Mozambique raises relief pleas as rivers surge

By Allan Seccombe

MAPUTO, March 22 (Reuters) - Mozambique, facing a new flood surge after nearly two months of ruinous rains, appealed to the world on Wednesday for a further $100 million for flood relief and rehabilitation.

The new appeal was made as aid agencies flew assessment missions up three major rivers expected to flood for a third time following heavy rains in South Africa and Zimbabwe.

The government appeal included donations made to and through aid agencies already at work in the country, where rains and a cyclone have killed at least 492 people and have forced close to 100,000 into refugee camps.

"The update seeks resources from the international community for $100 million to ensure ongoing emergency activities for the benefit of 650,000 flood victims.

"The updated appeal places high importance on the urgent repair of secondary roads and bridges as well as to the availability of funds to maintain for at least a month the air transportation assets on a commercial basis," the government said in a statement

The United Nations World food Programme sent a light plane up the Incomati and Sabie rivers to check reports of a new flood surge heading downstream.

Water levels on two rivers reported rising

"The levels of those two rivers are definitely rising again.

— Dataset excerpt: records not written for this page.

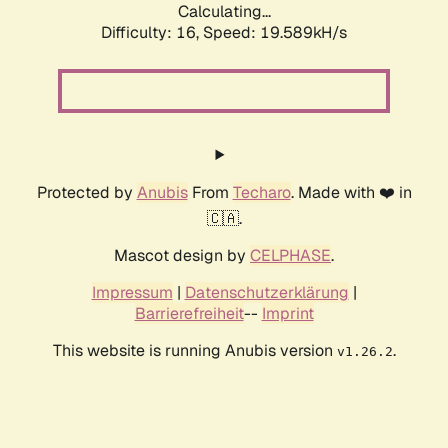
Calculating...
Difficulty: 16,
Speed: 19.589kH/s
Protected by
Anubis
From
Techaro
. Made with ❤️ in
🇨🇦.
Mascot design by
CELPHASE
.
Impressum
|
Datenschutzerklärung
|
Barrierefreiheit
--
Imprint
This website is running Anubis version
.
v1.26.2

This will put pressure on the air forces over the next two or three days because road access will become very difficult," said said Sputh African Air Force Lieutenant-Colonel Jaco Klopper.

He said the Limpopo River, which did the most damage in February, was also rising, but this was unlikely to put lives at risk because people had not yet tried to return home.

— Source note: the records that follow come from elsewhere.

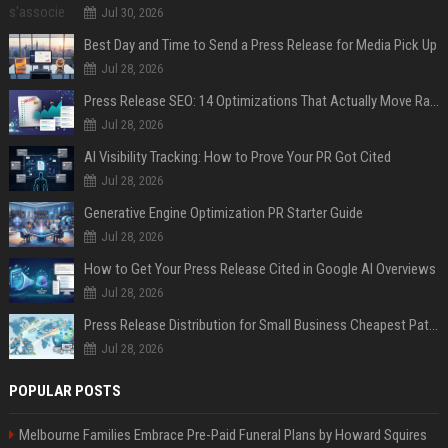
Jul 30, 2026
Best Day and Time to Send a Press Release for Media Pick Up
Jul 28, 2026
Press Release SEO: 14 Optimizations That Actually Move Rankings
Jul 28, 2026
AI Visibility Tracking: How to Prove Your PR Got Cited
Jul 28, 2026
Generative Engine Optimization PR Starter Guide
Jul 28, 2026
How to Get Your Press Release Cited in Google AI Overviews
Jul 28, 2026
Press Release Distribution for Small Business Cheapest Path to Real Coverage
Jul 28, 2026
POPULAR POSTS
Melbourne Families Embrace Pre-Paid Funeral Plans by Howard Squires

The government's appeal said Mozambique had received $57.8 million in foreign aid since flooding began in January, and put the total short-term need at $160 million.

"The longer-term rehabilitation requirements for the country will be the subject of an international donor conference to be held in Rome," the government said.

The World Food Programme said it needed over $8 million of the requested $100 million to maintain a vital air bridge to communities stranded by floods.

Saturated lands and cool weather -- until this week -- have prevented flood waters from draining away.

"Of the 4,000 tonnes of food delivered already, nearly half of that was by air," said WFP spokeswoman Abby Spring.

"With the rivers rising again, some key roads to the north are cut off again and we might need helicopters to ferry food into stranded communities again," she said.

Britain has already withdrawn some helicopters. Spain and Germany said they were likely to pull out by the end of the month.

Flying low along the rivers, it was clear the water had receded from earlier highs, but fields and towns were still largely submerged.

"If the situation becomes very serious and lives are in danger, we will put our aircraft into those areas again," said Klopper, whose pilots won world-wide admiration for the tireless and daring rescues from rooftops and trees.

"However, we very strongly doubt if we will have to go through those measures again," he said.